RESULTS: Between April 2019 and June 2022, 32 patients were enrolled, with 50.0% previously received systemic therapy. Among 28 patients with evaluable response, the confirmed ORR was 42.9%, the disease control rate was 82.1%, and the median progression-free survival (PFS) was 8.05 months. The confirmed ORR was 42.9% (6/14) in both treatment-naïve and previously treated patients. Notably, treatment-naïve patients had a median PFS of 11.89 months, and those with prior treatment had a median PFS of 6.47 months. Grade 3 treatment-related adverse events were transaminase elevation, rash, hyperbilirubinemia, proteinuria, hypertension, thrombocytopenia, hand-foot syndrome and diarrhea. No treatment-related deaths were observed. Higher tumor mutation burden (TMB), increased T-cell receptor (TCR) diversity, and altered receptor tyrosine kinase (RTK)/RAS pathway correlated with better tumor response.
CONCLUSIONS: Camrelizumab plus apatinib provided promising antitumor activity with acceptable toxicity in patients with advanced MM. TMB, TCR diversity and RTK/RAS pathway genes were identified as potential predictive biomarkers and warrant further validation.

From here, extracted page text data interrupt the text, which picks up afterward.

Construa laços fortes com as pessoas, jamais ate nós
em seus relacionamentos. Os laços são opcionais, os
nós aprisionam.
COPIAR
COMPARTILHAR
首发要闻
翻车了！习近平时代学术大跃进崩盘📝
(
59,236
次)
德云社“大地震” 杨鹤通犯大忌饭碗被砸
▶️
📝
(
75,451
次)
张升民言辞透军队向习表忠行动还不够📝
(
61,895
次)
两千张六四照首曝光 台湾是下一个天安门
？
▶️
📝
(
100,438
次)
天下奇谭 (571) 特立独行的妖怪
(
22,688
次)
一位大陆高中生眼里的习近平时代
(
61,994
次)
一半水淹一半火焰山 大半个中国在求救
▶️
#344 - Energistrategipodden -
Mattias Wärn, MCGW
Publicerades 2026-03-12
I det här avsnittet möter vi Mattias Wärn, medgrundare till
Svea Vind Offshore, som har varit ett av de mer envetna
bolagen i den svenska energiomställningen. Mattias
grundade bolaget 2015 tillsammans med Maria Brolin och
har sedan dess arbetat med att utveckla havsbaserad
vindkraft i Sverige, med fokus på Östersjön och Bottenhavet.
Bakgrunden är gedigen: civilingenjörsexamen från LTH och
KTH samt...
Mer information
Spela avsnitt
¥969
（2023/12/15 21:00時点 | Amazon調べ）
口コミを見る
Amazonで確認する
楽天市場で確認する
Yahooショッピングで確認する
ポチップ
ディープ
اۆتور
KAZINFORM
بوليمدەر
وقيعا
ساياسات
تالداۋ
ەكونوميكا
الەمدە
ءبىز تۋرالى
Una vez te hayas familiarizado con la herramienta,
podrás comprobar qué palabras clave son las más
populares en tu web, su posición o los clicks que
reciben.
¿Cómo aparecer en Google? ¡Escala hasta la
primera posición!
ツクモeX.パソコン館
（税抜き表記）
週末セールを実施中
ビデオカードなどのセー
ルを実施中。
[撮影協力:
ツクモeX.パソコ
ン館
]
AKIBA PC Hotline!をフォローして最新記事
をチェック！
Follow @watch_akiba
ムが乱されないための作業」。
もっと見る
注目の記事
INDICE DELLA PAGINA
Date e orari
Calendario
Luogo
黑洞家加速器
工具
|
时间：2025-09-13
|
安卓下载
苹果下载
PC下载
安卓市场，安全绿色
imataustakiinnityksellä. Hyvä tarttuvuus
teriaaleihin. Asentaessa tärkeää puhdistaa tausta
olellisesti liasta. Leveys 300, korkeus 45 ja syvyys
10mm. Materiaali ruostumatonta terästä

BACKGROUND: Chinese Clinical Trial Registry, ChiCTR1900023277.
METHODS: We conducted a single-center, open-label, single-arm, phase II study. Patients with unresectable or recurrent/metastatic MM received camrelizumab and apatinib. The primary endpoint was the confirmed objective response rate (ORR).

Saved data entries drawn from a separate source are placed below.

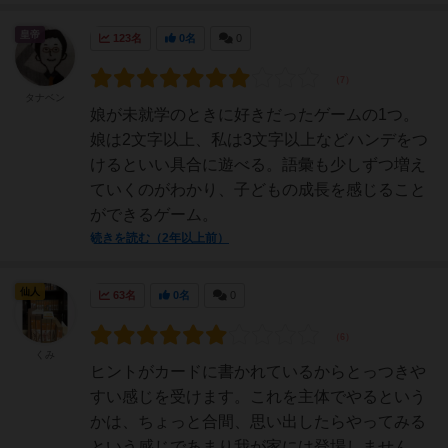
皇帝
123名
0名
0
タナベン
娘が未就学のときに好きだったゲームの1つ。
娘は2文字以上、私は3文字以上などハンデをつ
けるといい具合に遊べる。語彙も少しずつ増え
ていくのがわかり、子どもの成長を感じること
ができるゲーム。
続きを読む（2年以上前）
仙人
63名
0名
0
くみ
ヒントがカードに書かれているからとっつきや
すい感じを受けます。これを主体でやるという
かは、ちょっと合間、思い出したらやってみる
という感じであまり我が家には登場しません。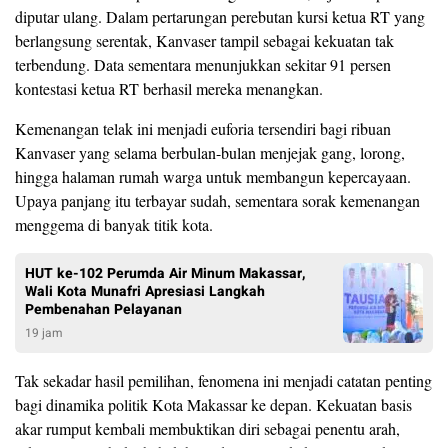
diputar ulang. Dalam pertarungan perebutan kursi ketua RT yang
berlangsung serentak, Kanvaser tampil sebagai kekuatan tak
terbendung. Data sementara menunjukkan sekitar 91 persen
kontestasi ketua RT berhasil mereka menangkan.
Kemenangan telak ini menjadi euforia tersendiri bagi ribuan
Kanvaser yang selama berbulan-bulan menjejak gang, lorong,
hingga halaman rumah warga untuk membangun kepercayaan.
Upaya panjang itu terbayar sudah, sementara sorak kemenangan
menggema di banyak titik kota.
HUT ke-102 Perumda Air Minum Makassar,
Wali Kota Munafri Apresiasi Langkah
Pembenahan Pelayanan
19 jam
Tak sekadar hasil pemilihan, fenomena ini menjadi catatan penting
bagi dinamika politik Kota Makassar ke depan. Kekuatan basis
akar rumput kembali membuktikan diri sebagai penentu arah,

RESULTS: Between April 2019 and June 2022, 32 patients were enrolled, with 50.0% previously received systemic therapy. Among 28 patients with evaluable response, the confirmed ORR was 42.9%, the disease control rate was 82.1%, and the median progression-free survival (PFS) was 8.05 months. The confirmed ORR was 42.9% (6/14) in both treatment-naïve and previously treated patients. Notably, treatment-naïve patients had a median PFS of 11.89 months, and those with prior treatment had a median PFS of 6.47 months. Grade 3 treatment-related adverse events were transaminase elevation, rash, hyperbilirubinemia, proteinuria, hypertension, thrombocytopenia, hand-foot syndrome and diarrhea. No treatment-related deaths were observed. Higher tumor mutation burden (TMB), increased T-cell receptor (TCR) diversity, and altered receptor tyrosine kinase (RTK)/RAS pathway correlated with better tumor response.
CONCLUSIONS: Camrelizumab plus apatinib provided promising antitumor activity with acceptable toxicity in patients with advanced MM. TMB, TCR diversity and RTK/RAS pathway genes were identified as potential predictive biomarkers and warrant further validation.
BACKGROUND: Chinese Clinical Trial Registry, ChiCTR1900023277.
摘要:
背景:先前的研究表明,在各种实体瘤中,将免疫检查点抑制剂与抗血管生成剂组合使用时,具有潜在的协同抗肿瘤活性。我们旨在评估卡姆瑞珠单抗(人源化程序性细胞死亡-1抗体)联合阿帕替尼(血管内皮生长因子受体酪氨酸激酶抑制剂)治疗晚期粘膜黑色素瘤(MM)患者的疗效和安全性。和探索相关的生物标志物。
方法:我们进行了单中心,开放标签,单臂,第二阶段研究。不可切除或复发/转移性MM患者接受卡利单抗和阿帕替尼治疗。主要终点是确认的客观反应率(ORR)。
结果:在2019年4月至2022年6月之间,共招募了32名患者,50.0%以前接受过全身治疗。在28例反应可评估的患者中,确认的ORR为42.9%,疾病控制率为82.1%,中位无进展生存期(PFS)为8.05个月。在未治疗和先前治疗的患者中,确认的ORR为42.9%(6/14)。值得注意的是,初治患者的中位PFS为11.89个月,接受过治疗的患者的中位PFS为6.47个月.3级治疗相关不良事件为转氨酶升高,皮疹,高胆红素血症,蛋白尿,高血压,血小板减少症,手足综合征和腹泻。没有观察到治疗相关的死亡。较高的肿瘤突变负荷(TMB),T细胞受体(TCR)多样性增加,受体酪氨酸激酶(RTK)/RAS途径的改变与更好的肿瘤反应相关。
结论:卡利珠单抗联合阿帕替尼在晚期MM患者中具有良好的抗肿瘤活性和可接受的毒性。TMB,TCR多样性和RTK/RAS途径基因被鉴定为潜在的预测性生物标志物,并需要进一步验证。
背景:中国临床试验注册中心,ChiCTR1900023277。
方法:我们进行了单中心,开放标签,单臂,第二阶段研究。不可切除或复发/转移性MM患者接受卡利单抗和阿帕替尼治疗。主要终点是确认的客观反应率(ORR)。
结果:在2019年4月至2022年6月之间,共招募了32名患者,50.0%以前接受过全身治疗。在28例反应可评估的患者中,确认的ORR为42.9%,疾病控制率为82.1%,中位无进展生存期(PFS)为8.05个月。在未治疗和先前治疗的患者中,确认的ORR为42.9%(6/14)。值得注意的是,初治患者的中位PFS为11.89个月,接受过治疗的患者的中位PFS为6.47个月.3级治疗相关不良事件为转氨酶升高,皮疹,高胆红素血症,蛋白尿,高血压,血小板减少症,手足综合征和腹泻。没有观察到治疗相关的死亡。较高的肿瘤突变负荷(TMB),T细胞受体(TCR)多样性增加,受体酪氨酸激酶(RTK)/RAS途径的改变与更好的肿瘤反应相关。
结论:卡利珠单抗联合阿帕替尼在晚期MM患者中具有良好的抗肿瘤活性和可接受的毒性。TMB,TCR多样性和RTK/RAS途径基因被鉴定为潜在的预测性生物标志物,并需要进一步验证。
背景:中国临床试验注册中心,ChiCTR1900023277。